**WORK INSTRUCTION:** Look below for the line that contains "Jordynn Dudley Redefine College" and the line that contains "by Letters to the editor on", then restate both of them and every line in between, exactly. No picture goes in the copy.

::: RECORDS FOR THE TASK

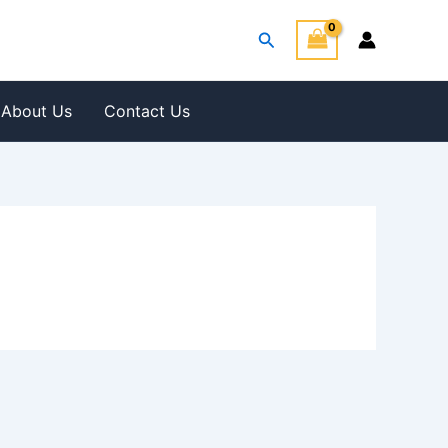
Search
About Us
Contact Us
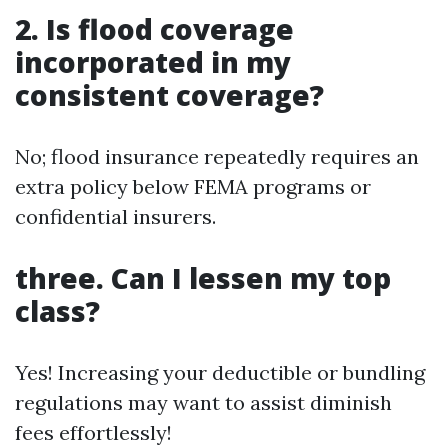
2. Is flood coverage
incorporated in my
consistent coverage?
No; flood insurance repeatedly requires an
extra policy below FEMA programs or
confidential insurers.
three. Can I lessen my top
class?
Yes! Increasing your deductible or bundling
regulations may want to assist diminish
fees effortlessly!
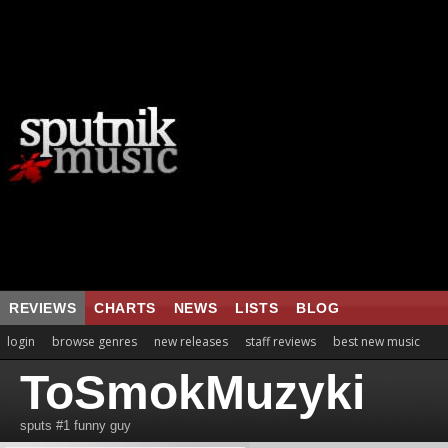
REVIEWS
CHARTS
NEWS
LISTS
BLOG
login
browse genres
new releases
staff reviews
best new music
ToSmokMuzyki
sputs #1 funny guy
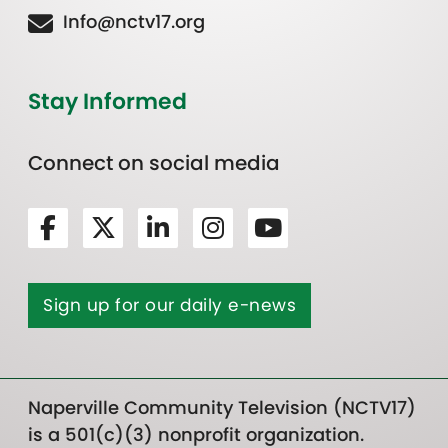
Info@nctv17.org
Stay Informed
Connect on social media
Sign up for our daily e-news
Naperville Community Television (NCTV17)
is a 501(c)(3) nonprofit organization.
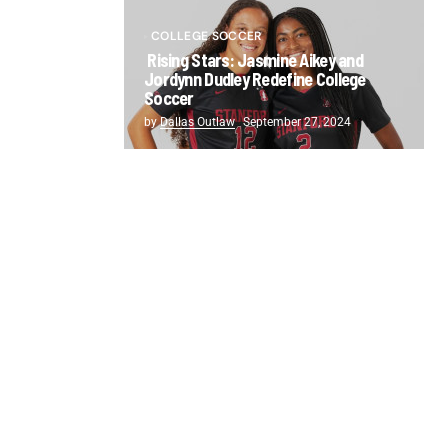
COLLEGE SOCCER
Rising Stars: Jasmine Aikey and
Jordynn Dudley Redefine College
Soccer
by
Dallas Outlaw
September 27, 2024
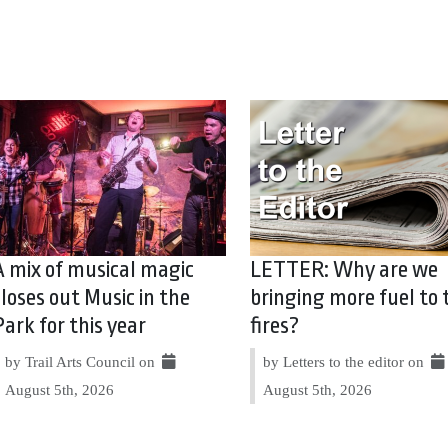
A mix of musical magic
LETTER: Why are we
closes out Music in the
bringing more fuel to 
Park for this year
fires?
by Trail Arts Council on
by Letters to the editor on
August 5th, 2026
August 5th, 2026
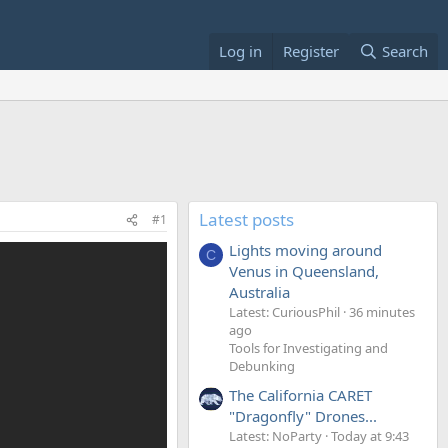
Log in
Register
Search
Latest posts
#1
Lights moving around
C
Venus in Queensland,
Australia
Latest: CuriousPhil
36 minutes
ago
Tools for Investigating and
Debunking
The California CARET
"Dragonfly" Drones...
Latest: NoParty
Today at 9:43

::::::

**REPLY:**
Jordynn Dudley Redefine College
Soccer
by
Dallas Outlaw
September 27, 2024
A mix of musical magic
LETTER: Why are we
closes out Music in the
bringing more fuel to 
Park for this year
fires?
by Trail Arts Council on
by Letters to the editor on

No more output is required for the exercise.